With Fly.io, you can get your app running globally in a matter of minutes, and with LiteFS, you can run SQLite alongside your app! Now we’re introducing LiteFS Cloud: managed backups and point-in-time restores for LiteFS. Try it out for yourself!
My favorite part about building tools is discovering their unintended uses. It’s like starting to write a murder mystery book but you have no idea who the killer is!
History is filled with examples of these accidental discoveries: WD-40 was originally used to protect ICBMs from rust and now it fixes your squeaky doorknob. Bubble wrap was originally sold as wallpaper and now it protects your Amazon packages.
When we started writing LiteFS, a distributed SQLite database, we thought it would be used to distribute data geographically so users in, say, Bucharest see response times as fast as users in San Jose. And for the most part, that’s what LiteFS users are doing.
But we discovered another unexpected use: replacing the API layer between services with SQLite databases.
How it started
In the early days of LiteFS development, we wanted to find a real-world test bed for our tool so we could smoke out any bugs that we didn’t find during automated tests. Part of our existing infrastructure is a program called Corrosion that gossips state between all our servers. Corrosion tracks VM statuses, health checks, and a plethora of other information for each server and communicates this info with other servers so they can make intelligent decisions about request routing and VM placement. Corrosion keeps a fast, local copy of all this data in a SQLite database.
So we set up a Corrosion instance that also ran on top of LiteFS. This helped root out some bugs but we also found another use for it: making Corrosion accessible to our internal services.
Shipping the kitchen sink
The typical approach to making data available between services is to spend weeks designing an API and then building a service around it. Your API design needs to take into account the different use cases of each consuming service so that it can deliver the data it needs efficiently. You don’t want your clients making a dozen API calls for every request!

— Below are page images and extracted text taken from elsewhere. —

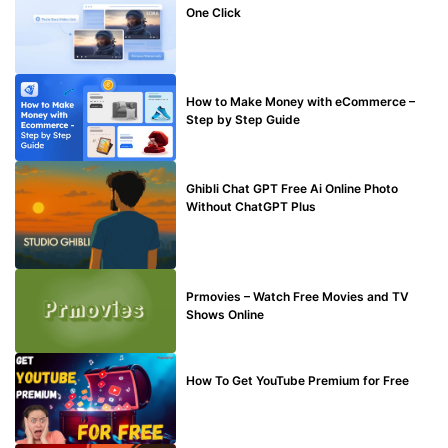
One Click
MAKE ONLINE MONEY
How to Make Money with eCommerce –
Step by Step Guide
BLOG
Ghibli Chat GPT Free Ai Online Photo
Without ChatGPT Plus
TECHNICAL
Prmovies – Watch Free Movies and TV
Shows Online
MAKE ONLINE MONEY
How To Get YouTube Premium for Free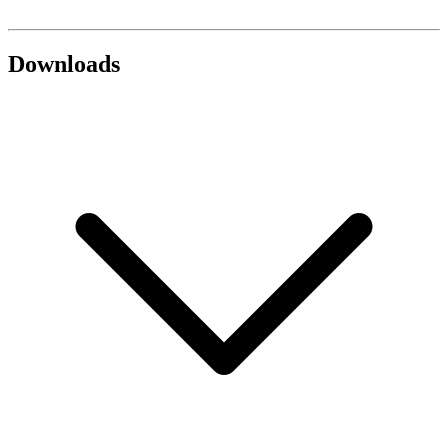
Downloads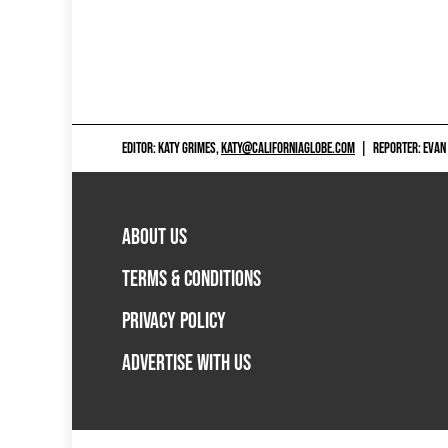
EDITOR: KATY GRIMES,
KATY@CALIFORNIAGLOBE.COM
|
REPORTER: EVAN
ABOUT US
TERMS & CONDITIONS
PRIVACY POLICY
ADVERTISE WITH US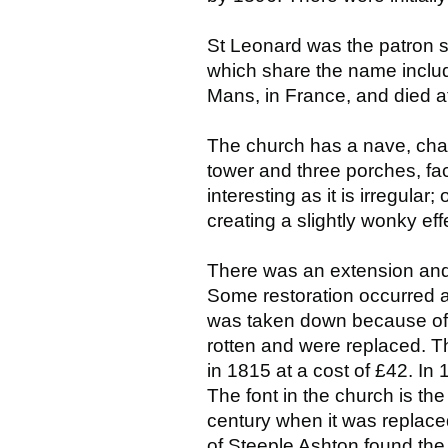
St Leonard was the patron sa
which share the name inclu
Mans, in France, and died a
The church has a nave, chan
tower and three porches, fa
interesting as it is irregular
creating a slightly wonky ef
There was an extension and
Some restoration occurred at 
was taken down because of 
rotten and were replaced. Th
in 1815 at a cost of £42. In
The font in the church is the
century when it was replace
of Steeple Ashton found the 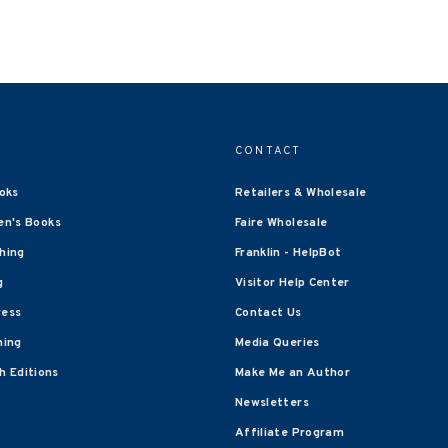
CONTACT
oks
Retailers & Wholesale
en's Books
Faire Wholesale
shing
Franklin - HelpBot
g
Visitor Help Center
ress
Contact Us
hing
Media Queries
 Editions
Make Me an Author
Newsletters
Affiliate Program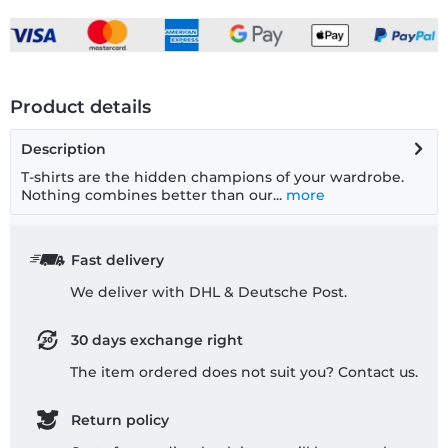
Product details
Description
T-shirts are the hidden champions of your wardrobe.
Nothing combines better than our...
more
Fast delivery
We deliver with DHL & Deutsche Post.
30 days exchange right
The item ordered does not suit you? Contact us.
Return policy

A different approach is to skip the API design entirely and just ship the entire database to your client. You don’t need to consider the consuming service’s access patterns as they can use vanilla SQL to query and join whatever data their heart desires. That’s what we did using LiteFS.
While we could have set up each downstream service as a Corrosion node, gossip protocols can be chatty and we really just needed a one-way stream of updates. Setting up a read-only LiteFS instance for a new service is simple—it just needs the hostname of the upstream primary node to connect to:
And voila! You have a full, read-only copy of the database on your app.
Moving compute to the client
API design is notoriously difficult as it’s hard to know what your consuming services will need. Query languages such as GraphQL have even been invented for this specific problem!
However, GraphQL has its own limitations. It’s good for fetching raw data but it lacks built-in aggregation & advanced querying capabilities like windowing. GraphQL is typically layered on top of an existing relational database that uses SQL. So why not just use SQL?
Additionally, performing queries on your service means that you need to handle multiple tenants competing for compute resources. Managing these tenants involves rate limiting and query timeouts so that no one client consumes all the resources.
By pushing a read-only copy of the database to clients, these restrictions aren’t a concern anymore. A tenant can use 100% of its CPU for hours if it wants to. It won’t adversely affect any other tenant because the query is running on its own hardware.
So what’s the downside?
There’s always trade-offs with any technology and shipping read-only replicas is no different. One obvious limitation of read-only replicas is that they’re read-only. If your clients need to update data, they’ll still need an API for those mutations.
A less obvious downside is that the contract for a database can be less strict than an API. One benefit to an API layer is that you can change the underlying database structure but still massage data to look the same to clients. When you’re shipping the raw database, that becomes more difficult. Fortunately, many database changes, such as adding columns to a table, are backwards compatible so clients don’t need to change their code. Database views are also a great way to reshape data so it stays consistent—even when the underlying tables change.
Finally, shipping a database limits your ability to restrict access to data. If you have a multi-tenant database, you can’t ship that database without the client seeing all the data. One workaround for this is to use a database per tenant. SQLite databases are lightweight since they are just files on disk. This also has the added benefit of preventing queries in your application from accidentally fetching data across tenants.
Where do we take this next?
While this approach has worked well for some internal tooling, how does this look in the broader world of software? APIs are likely stick around for the foreseeable future so providing read-only database replicas make sense for specific use cases where those APIs aren’t a great fit.
Imagine being able to query all your Stripe data or your GitHub data from a local database. You could join that data on to your own dataset and perform fast queries on your own hardware.
While companies such as Stripe or GitHub likely colocate their tenant data into one database, many companies run an event bus using tools like Kafka which could allow them to generate per-tenant SQLite databases to then stream to customers.
Pushing queries out to the end user has huge benefits for both the data provider & the data consumer in terms of flexibility and power.